City Councilor Tito Jackson previously accused Northeastern of reneging on agreements made in the IMP with Roxbury Crossing residents. In January 2016, Northeastern amended the IMP, which was previously agreed upon by the university and Roxbury residents, to increase the square footage of the future Burke Street residence hall. Amendments, unlike the original IMP, do not require community engagement and can be made by notifying the Boston Planning and Development Agency.
A referendum on the most recent ballot intended to resolve this issue and proposed giving residents of surrounding neighborhoods final decision-making power in university development projects when those decisions are supported by a majority of the affected neighborhoods’ residents. The results of this referendum, which was proposed by Students Against Institutional Discrimination, will be announced Tuesday.
Ruiz, a sophomore psychology major, alleged that enrollment is greater than Boston’s goal of 15,000 undergraduates and that there aren’t currently on-campus accommodations for 75 percent of undergraduates, as the document mandates. News analysis of housing data confirmed this, showing that of the 14,290 undergraduates at the Boston campus in fall 2015, 39.1 percent lived off campus, up from 36.3 percent in spring 2011.
Spiegelman countered that some students are out of the city for co-op and study abroad and are not counted toward those goals. She also pointed out that the construction of the new residence hall on Burke Street will help house more students on campus.
Spiegelman said the co-op program’s goal to integrate students into the community is at odds with the local communities’ qualms with students moving off campus.
“There’s a little bit of a conflict between what the university would like to see on behalf of its students and what neighbors want to see on behalf of the students, and the idea is to kind of come to a combination,” Spiegelman said. “And more important than that, to make students living in the neighborhood not a bad thing. Ideally, we want any of you that end up living off campus to be considered welcome and not a negative.”
Tobin acknowledged past issues with transparency and said the present administration aims to create quick-acting, open solutions.
“Moving forward, all agreements signed have to go through the whole IMP process and can’t be made somewhere in a sub shop, or an office somewhere,” Tobin said. “We’re going to talk about it; it’s going to become part of the Master Plan. Everybody’s going to be in on it, and it’s going to be very transparent.”
Spielberg emphasized the positive role Northeastern strives to have in the community.
“We have a series of commitments to try and do business with small, local women and minority-owned businesses,” Spielberg said. “We have Northeastern Crossing that came out of the Master Plan, a whole series of efforts to try to connect what we do here with things that the community benefits from.”
Students asked NUPD panelists about how they handle student behavior off-campus, especially regarding community complaints about the students who live in low-cost housing on Mission Hill.
Farrell said after years of neighbor complaints about noise, parties and other disturbances, the Boston Police Department (BPD) now allows NUPD to patrol Mission Hill Thursday, Friday and Saturday nights.
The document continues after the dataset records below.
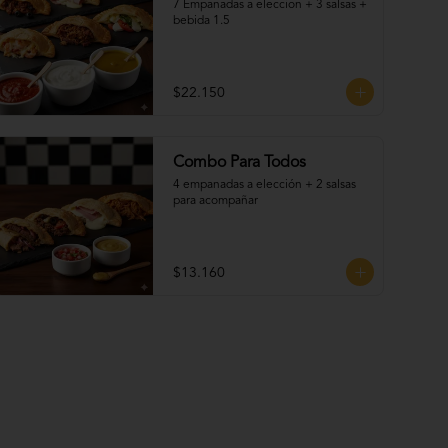
7 Empanadas a eleccion + 3 salsas + 
bebida 1.5
$22.150
Combo Para Todos
4 empanadas a elección + 2 salsas 
para acompañar
$13.160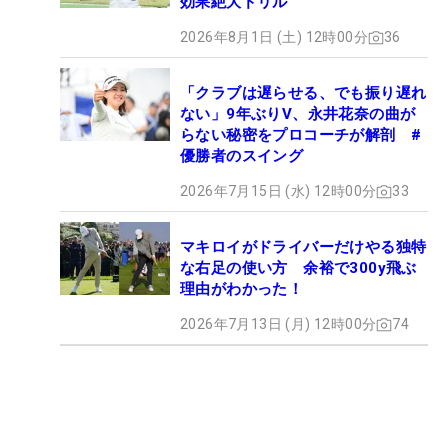
効果絶大ドリル
2026年8月1日 (土) 12時00分
36
「クラブは遅らせる、でも振り遅れ
ない」9年ぶりV、永井花奈の曲が
らない秘密をプロコーチが解剖 #
優勝者のスイング
2026年7月15日 (水) 12時00分
33
マキロイがドライバーだけやる独特
な右足の使い方 余裕で300y飛ぶ
理由がわかった！
2026年7月13日 (月) 12時00分
74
NUPD also works with BPD, the Office of Student Conduct and Conflict Resolution and the Office of City and Community Affairs to counsel students on how to be better neighbors and to discipline them when necessary.
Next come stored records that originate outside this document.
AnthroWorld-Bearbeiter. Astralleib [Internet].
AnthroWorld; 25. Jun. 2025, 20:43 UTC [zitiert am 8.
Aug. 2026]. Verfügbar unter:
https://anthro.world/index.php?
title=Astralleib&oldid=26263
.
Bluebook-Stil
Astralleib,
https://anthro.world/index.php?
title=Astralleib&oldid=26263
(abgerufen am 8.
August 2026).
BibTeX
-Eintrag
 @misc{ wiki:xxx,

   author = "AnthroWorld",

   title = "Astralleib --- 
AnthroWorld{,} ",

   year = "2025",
As a result of these efforts, Farrell said complaints from Mission Hill residents have decreased drastically.
“Take the Hill for example,” Farrell said. “Northeastern students make up the vast majority of the students living there, but people aren’t calling for Northeastern’s head like they used to because our students are responding.”
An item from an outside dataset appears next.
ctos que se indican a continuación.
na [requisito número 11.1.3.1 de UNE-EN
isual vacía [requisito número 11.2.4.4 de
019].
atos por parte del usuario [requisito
When talking about creating a stronger connection between the university and its community, Davis said Northeastern and NUPD are not detracting from the community, rather they are contributing to it.
“We are a true asset to this community,” Davis said. “We’re not some sort of gentrifying albatross, you know, pushing people out. We’re not that, at all. And we have a police department that’s positioned correctly, I think. We’re going to de-centralize a little bit in the future to weave ourselves deeper into the community.”
SGA Director of Senator Outreach Nathan Hostert, a freshman political science major, said the meeting was a valuable opportunity to gain insight to the university’s plan and ask tough questions to administrators. Hostert is one of the campaign managers for Alex Bender and Grondin’s slate for SGA president and executive vice president.
“I think that around the board, SGA could do a better job, the administration could do a better job at just bringing more students to the table who maybe don’t feel included,” Hostert said. “There are so many passionate students on this campus that don’t have that avenue to get their concerns to the administration, and I think a town hall like this is a great first step to making sure those voices are heard.”
Sharma said that while she was a little disappointed with the attendance, the town hall was a good first step to increasing communication between students and the university. Sharma and Grondin both said they hope to make the town hall a semesterly tradition to encourage faculty-student engagement.
“I think that a lot of students, depending on what organization you’re from, you have a lot easier or more difficult access to administrators, and a space like a town hall, we set up the meeting for them,” Grondin said. “You just get to come, you can voice your concerns, there’s really no restriction on what types of things you can bring up, what questions you ask. The administrators are right there.”